Historical selectors such as `knapsack`, `knapsack-redundancy`, and `semantic-threshold` chunking remain available for ablation work, but the main pipeline is hybrid-greedy.

## Reproduce Paper Runs

LongBench v2 Modal pilot used in the current paper:

```bash
python -m modal run submission/longbench_eval/app.py::build_and_run \
  --output-dir submission/results/longbench_v2_modal_hybrid_greedy_83_latency \
  --limit 83 \
  --source-min-tokens 8000 \
  --source-max-tokens 24000 \
  --max-scanned 503 \
  --model-id Qwen/Qwen2.5-14B-Instruct \
  --batch-size 1 \
  --context-order score-then-source \
  --latency-mode
```

See [`submission/source_code_manifest.md`](submission/source_code_manifest.md) for the full artifact map.

## Repository Layout

```text
src/tokenpack/                     Python package and CLI implementation
tests/                             Unit and smoke tests
assets/                            README visual result assets
examples/                          Small local examples for the CLI
submission/paper/                  LaTeX paper source, tables, figures
submission/experiments/            QASPER, LongBench, compression, and ablation scripts
submission/results/                Paper result artifacts and readouts
submission/longbench_eval/         Modal LongBench v2 generation harness
submission/modal_generation_eval/  Modal QASPER generation/judge harness
```

## Notes

- The default workflow is output-first: create a packed context file and send that file to your own LLM.
- Ollama is not required for `pack`; MCP support is optional and local-first.
- Evidence-hybrid scoring weights are engineering defaults.
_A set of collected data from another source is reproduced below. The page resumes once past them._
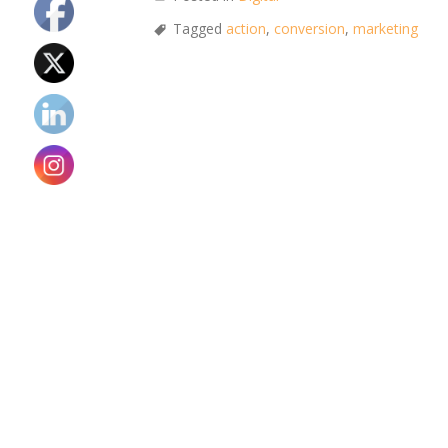
Tagged
action
,
conversion
,
marketing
The paper calls out weight calibration as future work.

## Limitations

- The LLM answer-quality experiments are pilot-scale and were not fully human-reviewed.
- QASPER results primarily measure evidence preservation, not end-to-end human-judged answer quality.
- LongBench v2 results are descriptive pilot results, not a statistically definitive benchmark claim.
- TokenPack-RAG improves context selection, but it cannot recover information that is missing from the source or unreadable after extraction.
- The default scoring weights are engineering defaults; stronger calibration is future work.

## License

TokenPack-RAG is licensed under the Business Source License 1.1. See [`LICENSE`](LICENSE).

## Citation

If you use TokenPack-RAG in research, cite the paper PDF in [`submission/TokenPack-paper.pdf`](submission/TokenPack-paper.pdf). A BibTeX entry will be added when the public preprint is available.